Santo Antônio afogado entra aqui de gaiato, para lembrar que a derrubada de estátuas marca o fim dos ciclos históricos desde priscas eras, como acontece agora com os monumentos que homenageiam os senhores escravocratas.
Ora, direis, derrubar estátuas!

Antônio Carlos Queiroz (ACQ) –

Uma onda de iconoclastia varre o mundo, dessa vez para derrubar as estátuas de colonizadores escravocratas e figuras históricas do racismo.

No domingo, 7 de junho, manifestantes antirracistas derrubaram em Bristol, no Sul da Inglaterra, a estátua do traficante de escravos Edward Colston (1636-1721), e depois jogaram a peça num rio que corta a cidade. Na Antuérpia, a prefeitura retirou na manhã da terça, 9, uma estátua do rei Leopold II, genocida de povos no Congo Belga, depois que ela foi danificada por militantes locais do Black Lives Matter. Estima-se que esse rei dos belgas massacrou 60 milhões de pessoas!

A palavra iconoclastia é derivada de dois termos gregos, icon, imagem, e klastein, quebrar. A história das mudanças sociais pode muito bem ser contada através da derrubada de estátuas e de símbolos dos poderes que também caem ou que estão se enfraquecendo.

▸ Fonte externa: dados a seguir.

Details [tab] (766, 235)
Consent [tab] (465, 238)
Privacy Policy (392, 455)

Há uma discussão mal-humorada sobre o assunto. O escritor angolano José Eduardo Agualusa, por exemplo, é contra detonar as estátuas. Ele acha que, por piores que sejam as lembranças que levantam, o melhor é deixá-las de pé para que se preserve a memória. “Quanto a mim, desagradam-me todas as estátuas, mas também me desagrada o seu derrube; não por reverência, ou por não gostar de festas, mas por ver nesse gesto uma ofensa à memória. Os erros fazem parte da História e merecem ser recordados em público, na pedra dura ou em bonze feroz, tanto ou até mais do que os acertos — para que não se repitam”, disse ele na coluna de O Globo, depois que a prefeitura de Los Angeles removeu, em novembro e 2018, uma estátua do navegador Cristóvão Colombo, responsável pelo início do genocídio dos povos indígenas americanos.

Eu mesmo acho que a derrubada de estátuas faz parte do final catastrófico de ciclos históricos, sendo o próprio gesto um ato histórico, aliás, inevitável quando a ideia iconoclasta toma conta da cabeça das massas.

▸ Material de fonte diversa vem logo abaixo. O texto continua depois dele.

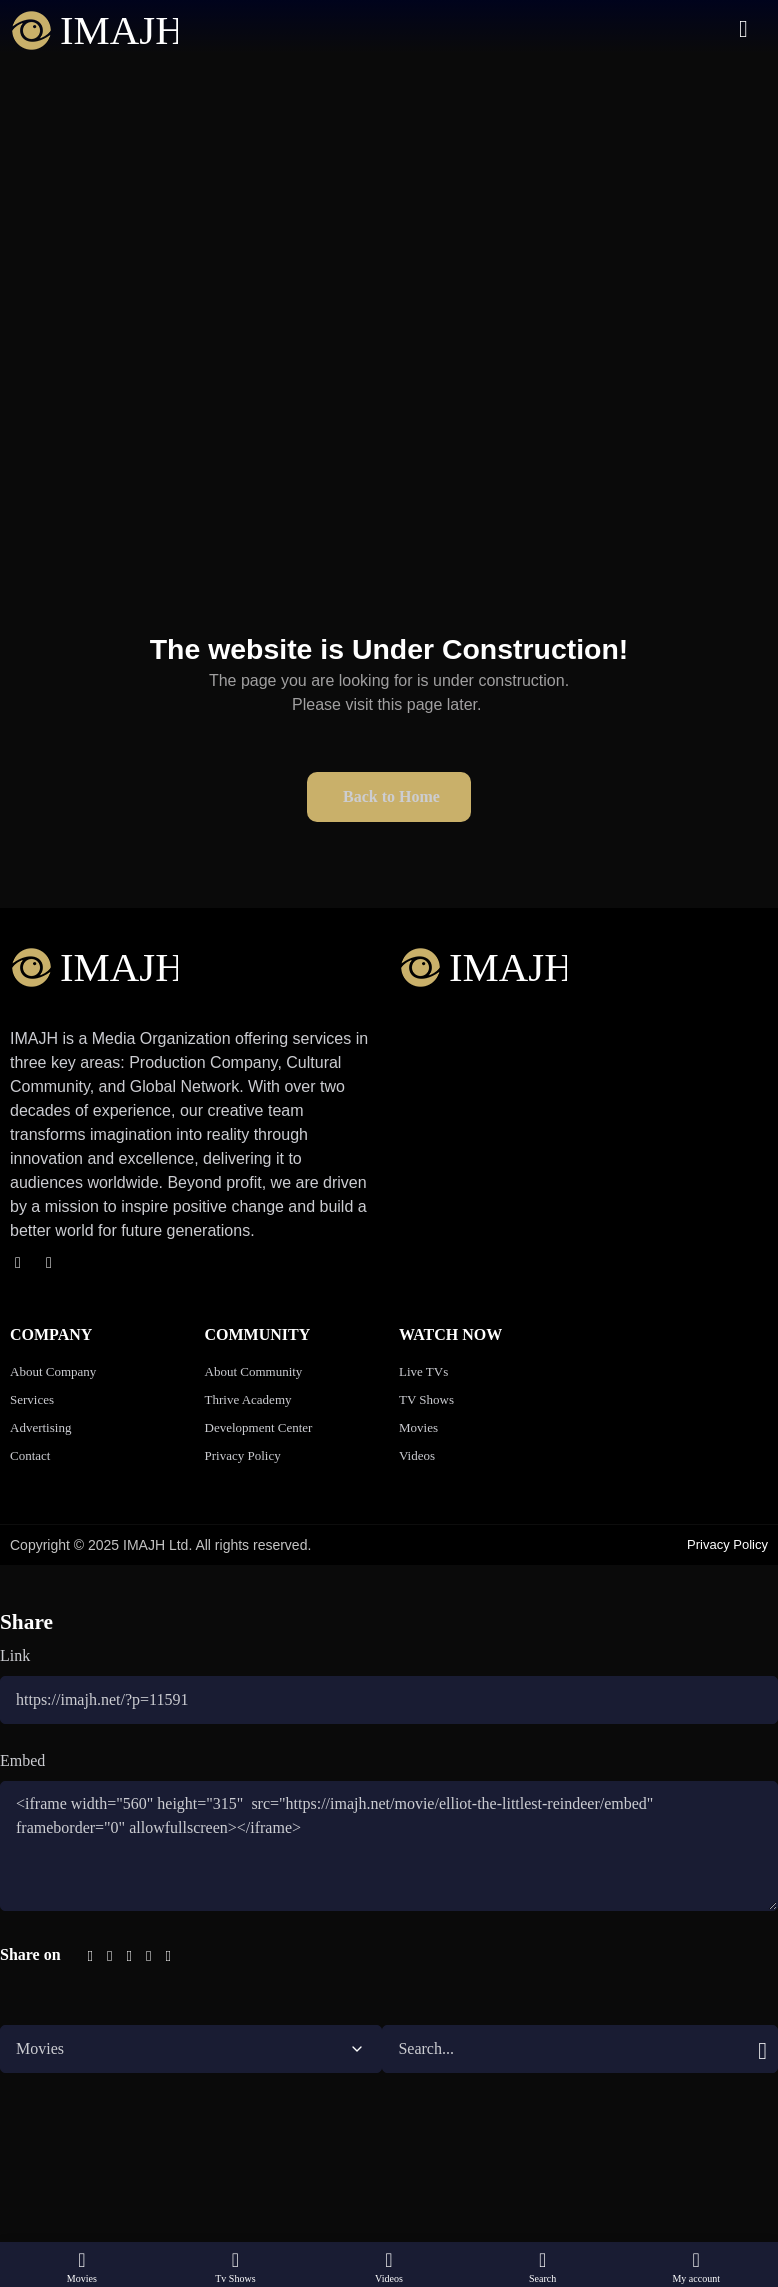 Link (15, 1655)
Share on (30, 1954)
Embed (22, 1760)
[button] (389, 644)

Coluna Vendôme - Os agitadores da Comuna de Paris, por exemplo, derrubaram a Coluna Vendôme  no dia 16 de maio de 1871, com a estátua de Napoleão travestido de Júlio César enfeitando o seu topo e tudo. A Comuna foi a primeira república proletária socialista, com duração de apenas dois meses e meio (18 de março a 28 de maio), tendo sido massacrada pelo governo de Thiers com a ajuda do exército prussiano.

Quanto à queda da coluna, sobrou para o pintor e agitador Gustave Courbet (autor do quadro A Origem do Mundo), acusado sem provas de ter liderado a demolição, e obrigado, dois anos depois, a pagar a sua reedificação.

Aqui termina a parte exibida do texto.